Problem to solve: Leaving the images aside, transcribe all the data below exactly.

Input data:

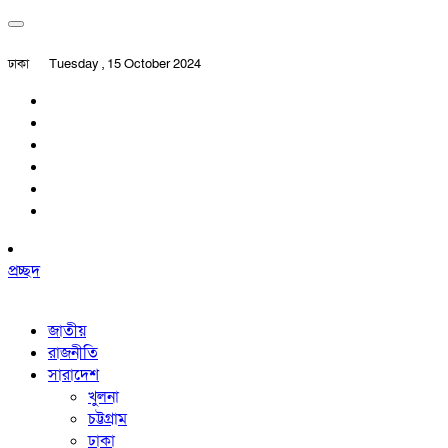
ঢাকা
Tuesday , 15 October 2024
প্রচ্ছদ
জাতীয়
রাজনীতি
সারাদেশ
খুলনা
চট্টগ্রাম
ঢাকা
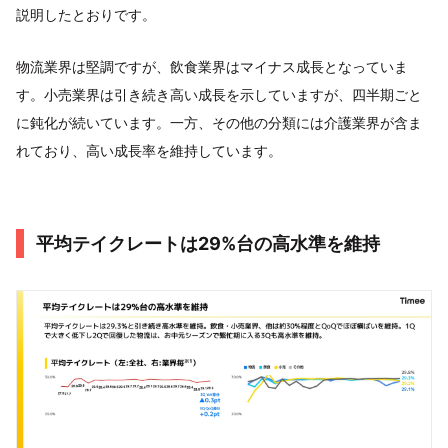
説明したとおりです。
物流業界は堅調ですが、飲食業界はマイナス成長となっていま
す。小売業界は引き続き高い成長を示していますが、四半期ごと
に鈍化が続いています。一方、その他の分類には介護業界が含ま
れており、高い成長率を維持しています。
平均テイクレートは29%台の高水準を維持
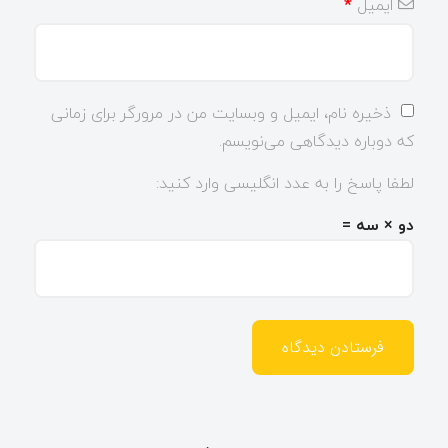
ایمیل
*
ذخیره نام، ایمیل و وبسایت من در مرورگر برای زمانی
که دوباره دیدگاهی می‌نویسم.
لطفا پاسخ را به عدد انگلیسی وارد کنید:
دو × سه =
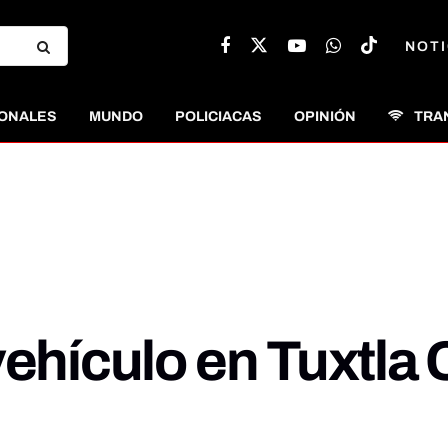
NOTI
ONALES
MUNDO
POLICIACAS
OPINIÓN
TRA
vehículo en Tuxtla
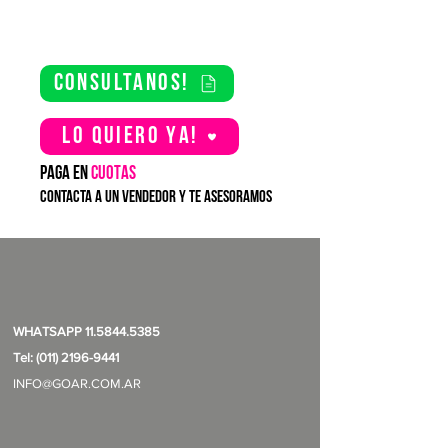
consultanos!
Lo quiero YA!
PAGA EN
CUOTAS
contacta a un vendedor y te asesoramos
WHATSAPP
11.5844.5385
Tel: (011) 2196-9441
INFO@GOAR.COM.AR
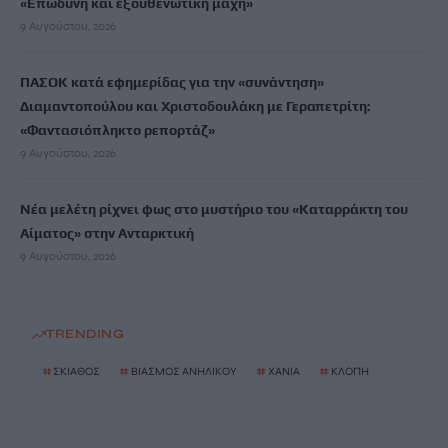
«Επώδυνη και εξουθενωτική μάχη»
9 Αυγούστου, 2026
ΠΑΣΟΚ κατά εφημερίδας για την «συνάντηση»
Διαμαντοπούλου και Χριστοδουλάκη με Γεραπετρίτη:
«Φαντασιόπληκτο ρεπορτάζ»
9 Αυγούστου, 2026
Νέα μελέτη ρίχνει φως στο μυστήριο του «Καταρράκτη του
Αίματος» στην Ανταρκτική
9 Αυγούστου, 2026
TRENDING
#
ΣΚΙΑΘΟΣ
#
ΒΙΑΣΜΟΣ ΑΝΗΛΙΚΟΥ
#
ΧΑΝΙΑ
#
ΚΛΟΠΗ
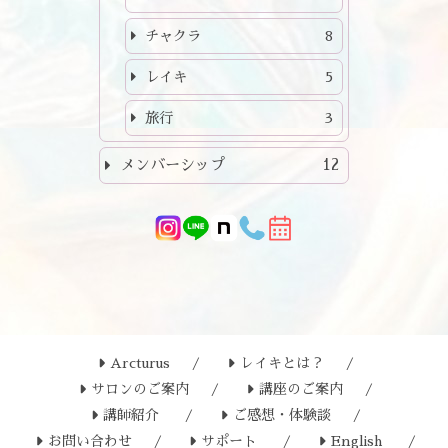
チャクラ
8
レイキ
5
旅行
3
メンバーシップ
12
Arcturus
レイキとは？
サロンのご案内
講座のご案内
講師紹介
ご感想・体験談
お問い合わせ
サポート
English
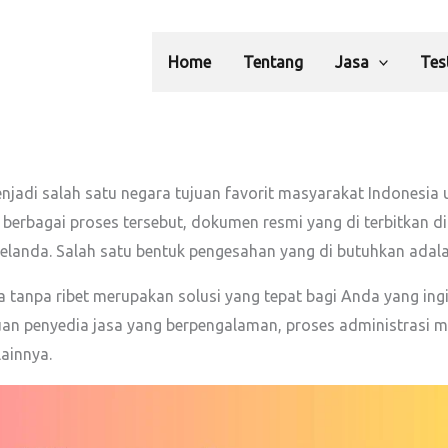
Home
Tentang
Jasa
Tes
jadi salah satu negara tujuan favorit masyarakat Indonesia 
berbagai proses tersebut, dokumen resmi yang di terbitkan di
 Belanda. Salah satu bentuk pengesahan yang di butuhkan adalah
 tanpa ribet merupakan solusi yang tepat bagi Anda yang in
uan penyedia jasa yang berpengalaman, proses administrasi 
ainnya.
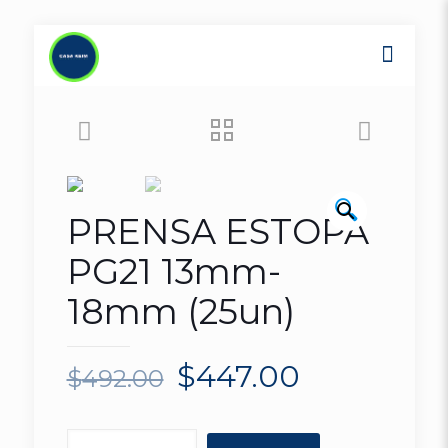
🔍
ON SALE
PRENSA ESTOPA
PG21 13mm-
18mm (25un)
$
447.00
$
492.00
PRENSA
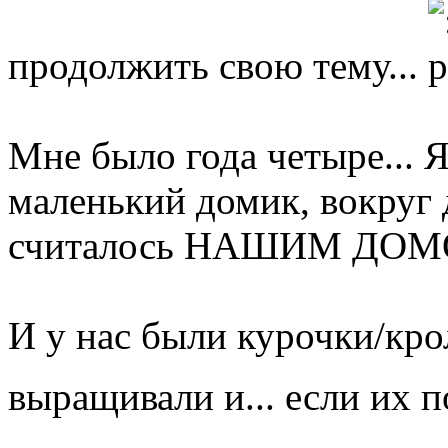
продолжить свою тему...
Мне было года четыре... Я
маленький домик, вокруг 
считалось НАШИМ ДОМ
И у нас были курочки/кро
выращивали и... если их п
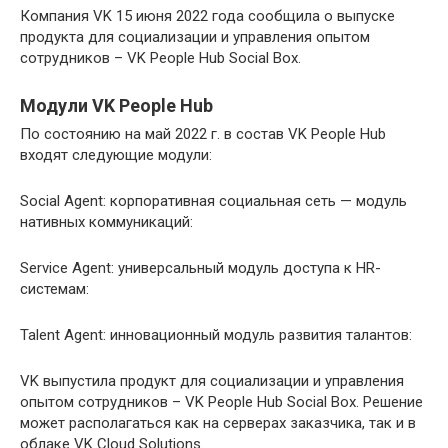
Компания VK 15 июня 2022 года сообщила о выпуске
продукта для социализации и управления опытом
сотрудников – VK People Hub Social Box.
Модули VK People Hub
По состоянию на май 2022 г. в состав VK People Hub
входят следующие модули:
Social Agent: корпоративная социальная сеть — модуль
нативных коммуникаций:
Service Agent: универсальный модуль доступа к HR-
системам:
Talent Agent: инновационный модуль развития талантов:
VK выпустила продукт для социализации и управления
опытом сотрудников – VK People Hub Social Box. Решение
может располагаться как на серверах заказчика, так и в
облаке VK Cloud Solutions.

Solved problem:
ঢাকা
Tuesday , 15 October 2024
প্রচ্ছদ
জাতীয়
রাজনীতি
সারাদেশ
খুলনা
চট্টগ্রাম
ঢাকা
説明したとおりです。
物流業界は堅調ですが、飲食業界はマイナス成長となっていま
す。小売業界は引き続き高い成長を示していますが、四半期ごと
に鈍化が続いています。一方、その他の分類には介護業界が含ま
れており、高い成長率を維持しています。
平均テイクレートは29%台の高水準を維持
ایمیل
*
ذخیره نام، ایمیل و وبسایت من در مرورگر برای زمانی
که دوباره دیدگاهی می‌نویسم.
لطفا پاسخ را به عدد انگلیسی وارد کنید:
دو × سه =
NOTI
ONALES
MUNDO
POLICIACAS
OPINIÓN
TRA
vehículo en Tuxtla
consultanos!
Lo quiero YA!
PAGA EN
CUOTAS
contacta a un vendedor y te asesoramos
WHATSAPP
11.5844.5385
Tel: (011) 2196-9441
INFO@GOAR.COM.AR
«Επώδυνη και εξουθενωτική μάχη»
9 Αυγούστου, 2026
ΠΑΣΟΚ κατά εφημερίδας για την «συνάντηση»
Διαμαντοπούλου και Χριστοδουλάκη με Γεραπετρίτη:
«Φαντασιόπληκτο ρεπορτάζ»
9 Αυγούστου, 2026
Νέα μελέτη ρίχνει φως στο μυστήριο του «Καταρράκτη του
Αίματος» στην Ανταρκτική
9 Αυγούστου, 2026
TRENDING
#
ΣΚΙΑΘΟΣ
#
ΒΙΑΣΜΟΣ ΑΝΗΛΙΚΟΥ
#
ΧΑΝΙΑ
#
ΚΛΟΠΗ
チャクラ
8
レイキ
5
旅行
3
メンバーシップ
12
Arcturus
レイキとは？
サロンのご案内
講座のご案内
講師紹介
ご感想・体験談
お問い合わせ
サポート
English
Home
Tentang
Jasa
Tes
jadi salah satu negara tujuan favorit masyarakat Indonesia 
berbagai proses tersebut, dokumen resmi yang di terbitkan di
 Belanda. Salah satu bentuk pengesahan yang di butuhkan adalah
 tanpa ribet merupakan solusi yang tepat bagi Anda yang in
uan penyedia jasa yang berpengalaman, proses administrasi 
ainnya.
🔍
ON SALE
PRENSA ESTOPA
PG21 13mm-
18mm (25un)
$
447.00
$
492.00
PRENSA
продолжить свою тему...
Мне было года четыре... Я
маленький домик, вокруг 
считалось НАШИМ ДОМ
И у нас были курочки/кро
выращивали и... если их п
Компания VK 15 июня 2022 года сообщила о выпуске
продукта для социализации и управления опытом
сотрудников – VK People Hub Social Box.
Модули VK People Hub
По состоянию на май 2022 г. в состав VK People Hub
входят следующие модули:
Social Agent: корпоративная социальная сеть — модуль
нативных коммуникаций:
Service Agent: универсальный модуль доступа к HR-
системам:
Talent Agent: инновационный модуль развития талантов:
VK выпустила продукт для социализации и управления
опытом сотрудников – VK People Hub Social Box. Решение
может располагаться как на серверах заказчика, так и в
облаке VK Cloud Solutions.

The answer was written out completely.